** WORK INSTRUCTIONS **
Give again the entries below exactly, beginning at the first line and ending at the line with "Электронные системы и".

** INPUT DATA **
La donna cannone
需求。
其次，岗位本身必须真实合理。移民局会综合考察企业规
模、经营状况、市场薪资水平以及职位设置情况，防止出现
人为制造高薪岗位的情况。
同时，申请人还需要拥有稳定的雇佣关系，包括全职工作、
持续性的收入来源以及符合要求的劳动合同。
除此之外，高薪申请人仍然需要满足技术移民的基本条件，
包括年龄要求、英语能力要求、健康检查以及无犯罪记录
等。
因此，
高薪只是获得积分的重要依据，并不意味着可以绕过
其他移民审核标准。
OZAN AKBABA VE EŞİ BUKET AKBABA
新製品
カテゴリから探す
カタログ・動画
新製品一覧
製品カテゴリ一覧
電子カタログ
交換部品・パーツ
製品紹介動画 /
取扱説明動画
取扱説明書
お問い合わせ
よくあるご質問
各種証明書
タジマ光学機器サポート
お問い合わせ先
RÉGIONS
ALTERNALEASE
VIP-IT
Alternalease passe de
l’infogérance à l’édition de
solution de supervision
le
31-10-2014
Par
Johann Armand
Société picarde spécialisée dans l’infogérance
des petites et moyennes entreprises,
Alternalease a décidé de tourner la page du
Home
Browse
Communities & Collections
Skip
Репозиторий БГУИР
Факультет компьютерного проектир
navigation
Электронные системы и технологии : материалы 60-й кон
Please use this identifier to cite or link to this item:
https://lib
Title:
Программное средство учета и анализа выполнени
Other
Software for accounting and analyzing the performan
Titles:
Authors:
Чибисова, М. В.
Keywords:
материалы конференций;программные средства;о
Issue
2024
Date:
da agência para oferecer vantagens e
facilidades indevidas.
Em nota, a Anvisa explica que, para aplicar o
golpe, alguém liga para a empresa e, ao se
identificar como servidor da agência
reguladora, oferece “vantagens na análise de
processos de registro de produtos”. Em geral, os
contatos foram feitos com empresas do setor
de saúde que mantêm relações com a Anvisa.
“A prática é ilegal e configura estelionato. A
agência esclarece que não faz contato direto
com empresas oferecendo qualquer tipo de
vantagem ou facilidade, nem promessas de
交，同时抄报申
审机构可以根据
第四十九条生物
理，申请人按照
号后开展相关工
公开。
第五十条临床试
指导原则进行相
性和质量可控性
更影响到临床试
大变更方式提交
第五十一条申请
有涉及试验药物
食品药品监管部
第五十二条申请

** SOLUTION TO THIS EXERCISE **
La donna cannone
需求。
其次，岗位本身必须真实合理。移民局会综合考察企业规
模、经营状况、市场薪资水平以及职位设置情况，防止出现
人为制造高薪岗位的情况。
同时，申请人还需要拥有稳定的雇佣关系，包括全职工作、
持续性的收入来源以及符合要求的劳动合同。
除此之外，高薪申请人仍然需要满足技术移民的基本条件，
包括年龄要求、英语能力要求、健康检查以及无犯罪记录
等。
因此，
高薪只是获得积分的重要依据，并不意味着可以绕过
其他移民审核标准。
OZAN AKBABA VE EŞİ BUKET AKBABA
新製品
カテゴリから探す
カタログ・動画
新製品一覧
製品カテゴリ一覧
電子カタログ
交換部品・パーツ
製品紹介動画 /
取扱説明動画
取扱説明書
お問い合わせ
よくあるご質問
各種証明書
タジマ光学機器サポート
お問い合わせ先
RÉGIONS
ALTERNALEASE
VIP-IT
Alternalease passe de
l’infogérance à l’édition de
solution de supervision
le
31-10-2014
Par
Johann Armand
Société picarde spécialisée dans l’infogérance
des petites et moyennes entreprises,
Alternalease a décidé de tourner la page du
Home
Browse
Communities & Collections
Skip
Репозиторий БГУИР
Факультет компьютерного проектир
navigation
Электронные системы и технологии : материалы 60-й кон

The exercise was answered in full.